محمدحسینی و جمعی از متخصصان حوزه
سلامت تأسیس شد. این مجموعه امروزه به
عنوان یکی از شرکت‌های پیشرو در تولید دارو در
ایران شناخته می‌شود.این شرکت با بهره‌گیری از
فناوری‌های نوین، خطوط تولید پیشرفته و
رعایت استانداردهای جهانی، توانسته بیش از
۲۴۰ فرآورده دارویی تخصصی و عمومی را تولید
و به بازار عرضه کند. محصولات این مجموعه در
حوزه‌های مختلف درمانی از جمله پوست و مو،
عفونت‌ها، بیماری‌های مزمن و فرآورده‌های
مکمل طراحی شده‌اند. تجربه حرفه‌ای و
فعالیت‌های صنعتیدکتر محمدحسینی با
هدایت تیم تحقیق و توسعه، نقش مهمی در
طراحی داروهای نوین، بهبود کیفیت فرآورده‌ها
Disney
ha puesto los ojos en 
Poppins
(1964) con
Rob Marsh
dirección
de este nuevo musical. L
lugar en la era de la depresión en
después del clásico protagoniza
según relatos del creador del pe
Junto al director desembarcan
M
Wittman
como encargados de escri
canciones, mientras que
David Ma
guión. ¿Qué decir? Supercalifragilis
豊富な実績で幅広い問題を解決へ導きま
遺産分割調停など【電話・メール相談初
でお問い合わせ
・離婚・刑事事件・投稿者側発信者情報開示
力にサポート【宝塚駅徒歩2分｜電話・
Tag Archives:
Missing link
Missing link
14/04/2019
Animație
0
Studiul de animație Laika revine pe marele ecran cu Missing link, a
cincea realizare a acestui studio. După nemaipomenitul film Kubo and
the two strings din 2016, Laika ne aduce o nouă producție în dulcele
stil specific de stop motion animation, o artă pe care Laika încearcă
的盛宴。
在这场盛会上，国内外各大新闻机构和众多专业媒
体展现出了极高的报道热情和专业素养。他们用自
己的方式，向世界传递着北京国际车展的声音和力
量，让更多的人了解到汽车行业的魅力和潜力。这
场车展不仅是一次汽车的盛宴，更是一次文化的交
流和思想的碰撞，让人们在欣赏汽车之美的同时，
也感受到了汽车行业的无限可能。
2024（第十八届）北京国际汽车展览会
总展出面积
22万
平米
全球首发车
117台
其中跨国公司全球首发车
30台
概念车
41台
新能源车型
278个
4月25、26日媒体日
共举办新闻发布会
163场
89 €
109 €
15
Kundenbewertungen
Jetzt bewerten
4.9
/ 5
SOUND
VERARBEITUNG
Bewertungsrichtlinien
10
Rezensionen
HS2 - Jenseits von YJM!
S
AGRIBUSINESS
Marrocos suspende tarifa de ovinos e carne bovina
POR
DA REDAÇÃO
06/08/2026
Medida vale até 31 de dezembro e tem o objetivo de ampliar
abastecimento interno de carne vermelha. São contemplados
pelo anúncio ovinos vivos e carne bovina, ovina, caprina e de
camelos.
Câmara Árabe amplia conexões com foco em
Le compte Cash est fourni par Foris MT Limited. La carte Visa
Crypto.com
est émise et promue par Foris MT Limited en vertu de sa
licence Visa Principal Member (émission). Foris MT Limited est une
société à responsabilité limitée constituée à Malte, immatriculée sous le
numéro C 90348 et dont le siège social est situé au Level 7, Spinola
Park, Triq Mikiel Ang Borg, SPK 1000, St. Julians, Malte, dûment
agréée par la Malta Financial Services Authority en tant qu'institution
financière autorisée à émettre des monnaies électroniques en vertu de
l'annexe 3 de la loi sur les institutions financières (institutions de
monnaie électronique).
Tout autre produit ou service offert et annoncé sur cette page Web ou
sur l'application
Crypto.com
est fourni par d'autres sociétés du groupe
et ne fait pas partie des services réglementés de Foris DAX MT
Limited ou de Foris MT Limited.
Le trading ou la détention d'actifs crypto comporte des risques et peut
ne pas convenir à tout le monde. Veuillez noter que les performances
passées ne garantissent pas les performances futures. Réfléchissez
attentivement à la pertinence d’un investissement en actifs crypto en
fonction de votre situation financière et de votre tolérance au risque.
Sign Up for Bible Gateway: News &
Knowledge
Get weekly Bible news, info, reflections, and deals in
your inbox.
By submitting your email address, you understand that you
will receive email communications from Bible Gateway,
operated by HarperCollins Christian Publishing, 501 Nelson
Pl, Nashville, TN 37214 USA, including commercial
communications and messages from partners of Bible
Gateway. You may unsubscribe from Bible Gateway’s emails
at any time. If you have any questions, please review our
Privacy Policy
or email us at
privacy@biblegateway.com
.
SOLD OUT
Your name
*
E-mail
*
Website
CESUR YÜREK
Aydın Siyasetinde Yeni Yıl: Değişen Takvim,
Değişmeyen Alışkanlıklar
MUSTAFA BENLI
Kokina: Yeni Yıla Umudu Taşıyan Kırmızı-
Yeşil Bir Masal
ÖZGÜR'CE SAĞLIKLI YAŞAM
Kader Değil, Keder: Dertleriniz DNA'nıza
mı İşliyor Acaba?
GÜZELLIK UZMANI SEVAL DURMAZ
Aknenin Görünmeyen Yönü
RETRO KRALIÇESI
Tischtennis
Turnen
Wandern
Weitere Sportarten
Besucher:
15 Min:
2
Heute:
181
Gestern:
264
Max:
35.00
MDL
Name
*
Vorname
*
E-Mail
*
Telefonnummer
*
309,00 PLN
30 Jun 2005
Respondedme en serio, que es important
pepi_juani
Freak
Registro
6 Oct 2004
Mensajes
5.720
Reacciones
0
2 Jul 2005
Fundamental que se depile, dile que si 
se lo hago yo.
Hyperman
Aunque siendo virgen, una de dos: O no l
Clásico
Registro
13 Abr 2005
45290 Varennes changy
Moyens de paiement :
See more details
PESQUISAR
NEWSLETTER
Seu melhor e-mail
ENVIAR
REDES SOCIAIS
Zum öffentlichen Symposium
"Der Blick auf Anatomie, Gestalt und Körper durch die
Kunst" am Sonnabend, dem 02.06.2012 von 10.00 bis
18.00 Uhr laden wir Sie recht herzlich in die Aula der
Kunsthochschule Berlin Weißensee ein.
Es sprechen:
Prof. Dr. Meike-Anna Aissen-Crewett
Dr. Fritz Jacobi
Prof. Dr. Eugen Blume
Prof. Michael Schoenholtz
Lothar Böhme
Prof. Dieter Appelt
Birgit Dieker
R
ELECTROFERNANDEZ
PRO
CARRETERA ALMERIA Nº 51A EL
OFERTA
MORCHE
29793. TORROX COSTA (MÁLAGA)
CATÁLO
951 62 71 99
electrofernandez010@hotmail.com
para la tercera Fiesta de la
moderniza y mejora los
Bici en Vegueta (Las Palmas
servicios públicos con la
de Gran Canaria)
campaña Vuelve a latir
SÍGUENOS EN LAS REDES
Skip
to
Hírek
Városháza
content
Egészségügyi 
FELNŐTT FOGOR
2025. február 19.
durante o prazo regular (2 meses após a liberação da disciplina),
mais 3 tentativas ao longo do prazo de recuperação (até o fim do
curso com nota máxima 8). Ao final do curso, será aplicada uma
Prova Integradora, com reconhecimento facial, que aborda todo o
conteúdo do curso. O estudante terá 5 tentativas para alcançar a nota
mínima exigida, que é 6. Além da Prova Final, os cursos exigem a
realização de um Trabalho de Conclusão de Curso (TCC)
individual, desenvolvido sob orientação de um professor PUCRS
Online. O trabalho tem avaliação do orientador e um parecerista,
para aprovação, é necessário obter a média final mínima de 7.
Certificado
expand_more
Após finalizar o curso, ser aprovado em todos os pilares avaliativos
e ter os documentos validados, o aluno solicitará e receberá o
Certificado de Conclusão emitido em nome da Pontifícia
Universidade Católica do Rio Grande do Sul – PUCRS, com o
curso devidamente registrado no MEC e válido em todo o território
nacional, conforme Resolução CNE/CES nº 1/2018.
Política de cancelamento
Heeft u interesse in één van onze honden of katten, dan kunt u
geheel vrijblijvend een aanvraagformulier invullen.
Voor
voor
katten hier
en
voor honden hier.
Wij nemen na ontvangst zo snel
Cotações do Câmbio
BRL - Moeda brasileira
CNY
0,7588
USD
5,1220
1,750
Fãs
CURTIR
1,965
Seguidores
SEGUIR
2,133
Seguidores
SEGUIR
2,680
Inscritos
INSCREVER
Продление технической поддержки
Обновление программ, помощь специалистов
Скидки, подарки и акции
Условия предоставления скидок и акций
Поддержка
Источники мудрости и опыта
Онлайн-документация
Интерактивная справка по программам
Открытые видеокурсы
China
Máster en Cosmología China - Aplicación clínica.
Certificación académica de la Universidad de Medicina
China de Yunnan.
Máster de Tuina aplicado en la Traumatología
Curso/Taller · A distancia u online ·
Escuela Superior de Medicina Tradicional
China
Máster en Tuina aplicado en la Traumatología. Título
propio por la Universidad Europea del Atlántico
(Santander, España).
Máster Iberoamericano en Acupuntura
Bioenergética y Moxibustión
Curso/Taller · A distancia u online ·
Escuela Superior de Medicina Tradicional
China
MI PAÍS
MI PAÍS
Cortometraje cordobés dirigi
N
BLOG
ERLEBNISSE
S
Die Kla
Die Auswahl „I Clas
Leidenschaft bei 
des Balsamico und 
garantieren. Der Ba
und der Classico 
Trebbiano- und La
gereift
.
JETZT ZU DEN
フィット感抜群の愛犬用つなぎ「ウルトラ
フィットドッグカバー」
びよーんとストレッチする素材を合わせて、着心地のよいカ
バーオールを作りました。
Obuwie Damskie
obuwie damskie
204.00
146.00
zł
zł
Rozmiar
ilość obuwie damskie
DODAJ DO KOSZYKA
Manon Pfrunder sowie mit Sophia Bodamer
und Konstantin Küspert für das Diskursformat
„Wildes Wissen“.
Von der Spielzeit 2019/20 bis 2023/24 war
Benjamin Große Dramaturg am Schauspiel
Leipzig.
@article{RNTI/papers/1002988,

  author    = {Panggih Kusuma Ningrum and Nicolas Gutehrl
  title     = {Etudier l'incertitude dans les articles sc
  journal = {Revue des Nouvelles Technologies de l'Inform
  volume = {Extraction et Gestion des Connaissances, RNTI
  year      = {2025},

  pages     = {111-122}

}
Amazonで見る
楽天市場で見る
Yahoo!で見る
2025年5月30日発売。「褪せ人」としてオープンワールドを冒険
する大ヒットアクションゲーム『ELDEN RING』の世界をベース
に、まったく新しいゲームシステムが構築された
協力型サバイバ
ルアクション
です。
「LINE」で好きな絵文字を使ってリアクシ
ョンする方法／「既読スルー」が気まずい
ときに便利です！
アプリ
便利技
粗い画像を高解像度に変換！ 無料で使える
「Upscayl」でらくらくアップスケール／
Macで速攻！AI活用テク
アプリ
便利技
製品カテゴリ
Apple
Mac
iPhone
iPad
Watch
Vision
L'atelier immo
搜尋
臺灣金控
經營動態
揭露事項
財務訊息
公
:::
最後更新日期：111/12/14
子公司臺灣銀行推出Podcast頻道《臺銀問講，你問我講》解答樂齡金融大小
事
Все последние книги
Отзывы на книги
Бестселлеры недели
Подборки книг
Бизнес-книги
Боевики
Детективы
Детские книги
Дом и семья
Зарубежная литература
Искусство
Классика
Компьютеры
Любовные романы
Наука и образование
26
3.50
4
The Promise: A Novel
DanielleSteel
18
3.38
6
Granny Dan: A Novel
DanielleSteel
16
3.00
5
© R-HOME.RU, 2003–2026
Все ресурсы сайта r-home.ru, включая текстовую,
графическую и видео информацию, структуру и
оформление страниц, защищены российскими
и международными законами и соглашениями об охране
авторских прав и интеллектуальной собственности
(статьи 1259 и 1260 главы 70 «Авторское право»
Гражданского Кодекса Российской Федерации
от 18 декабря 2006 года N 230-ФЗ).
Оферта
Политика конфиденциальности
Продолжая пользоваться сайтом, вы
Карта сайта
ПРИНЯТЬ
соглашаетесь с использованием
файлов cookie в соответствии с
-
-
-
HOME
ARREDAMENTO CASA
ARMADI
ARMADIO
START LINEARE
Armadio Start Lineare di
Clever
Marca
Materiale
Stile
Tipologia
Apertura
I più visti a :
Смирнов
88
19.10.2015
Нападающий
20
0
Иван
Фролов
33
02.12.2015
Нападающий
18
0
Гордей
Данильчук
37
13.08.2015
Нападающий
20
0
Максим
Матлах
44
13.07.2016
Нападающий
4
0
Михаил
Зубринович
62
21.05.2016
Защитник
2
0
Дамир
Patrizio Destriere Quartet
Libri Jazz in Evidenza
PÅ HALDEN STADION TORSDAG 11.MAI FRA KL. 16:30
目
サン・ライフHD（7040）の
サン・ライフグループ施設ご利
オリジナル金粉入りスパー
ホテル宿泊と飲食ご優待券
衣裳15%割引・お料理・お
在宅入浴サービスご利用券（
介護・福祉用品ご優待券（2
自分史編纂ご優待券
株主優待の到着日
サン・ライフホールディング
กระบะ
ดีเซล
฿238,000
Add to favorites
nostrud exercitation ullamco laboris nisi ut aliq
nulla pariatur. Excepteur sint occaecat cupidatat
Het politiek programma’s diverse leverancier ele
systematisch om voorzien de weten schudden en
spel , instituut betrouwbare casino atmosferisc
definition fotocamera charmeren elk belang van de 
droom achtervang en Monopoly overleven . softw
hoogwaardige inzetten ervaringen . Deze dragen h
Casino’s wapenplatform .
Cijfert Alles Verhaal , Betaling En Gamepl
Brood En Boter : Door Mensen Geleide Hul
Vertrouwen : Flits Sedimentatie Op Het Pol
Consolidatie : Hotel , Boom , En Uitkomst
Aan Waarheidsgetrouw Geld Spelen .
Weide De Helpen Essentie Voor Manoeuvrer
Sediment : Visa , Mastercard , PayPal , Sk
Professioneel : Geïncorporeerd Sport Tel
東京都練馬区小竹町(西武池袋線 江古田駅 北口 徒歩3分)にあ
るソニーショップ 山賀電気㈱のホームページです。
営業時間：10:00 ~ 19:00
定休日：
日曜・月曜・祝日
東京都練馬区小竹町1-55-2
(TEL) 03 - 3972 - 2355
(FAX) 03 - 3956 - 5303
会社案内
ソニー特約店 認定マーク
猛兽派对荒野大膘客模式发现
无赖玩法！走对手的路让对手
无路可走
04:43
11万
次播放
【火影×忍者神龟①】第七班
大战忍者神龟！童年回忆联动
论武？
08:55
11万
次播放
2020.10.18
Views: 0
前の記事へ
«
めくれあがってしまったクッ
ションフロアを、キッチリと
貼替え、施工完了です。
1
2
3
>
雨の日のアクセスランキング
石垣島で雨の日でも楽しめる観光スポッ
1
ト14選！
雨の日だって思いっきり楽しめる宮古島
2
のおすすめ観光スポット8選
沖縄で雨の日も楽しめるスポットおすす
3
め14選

....

- [Try it]
Take the listing above from its first line through the line containing "طراحی داروهای نوین، بهبود کیفیت فرآورده‌ها", and transcribe that stretch exactly, with no other lines.

- [The completed task]
محمدحسینی و جمعی از متخصصان حوزه
سلامت تأسیس شد. این مجموعه امروزه به
عنوان یکی از شرکت‌های پیشرو در تولید دارو در
ایران شناخته می‌شود.این شرکت با بهره‌گیری از
فناوری‌های نوین، خطوط تولید پیشرفته و
رعایت استانداردهای جهانی، توانسته بیش از
۲۴۰ فرآورده دارویی تخصصی و عمومی را تولید
و به بازار عرضه کند. محصولات این مجموعه در
حوزه‌های مختلف درمانی از جمله پوست و مو،
عفونت‌ها، بیماری‌های مزمن و فرآورده‌های
مکمل طراحی شده‌اند. تجربه حرفه‌ای و
فعالیت‌های صنعتیدکتر محمدحسینی با
هدایت تیم تحقیق و توسعه، نقش مهمی در
طراحی داروهای نوین، بهبود کیفیت فرآورده‌ها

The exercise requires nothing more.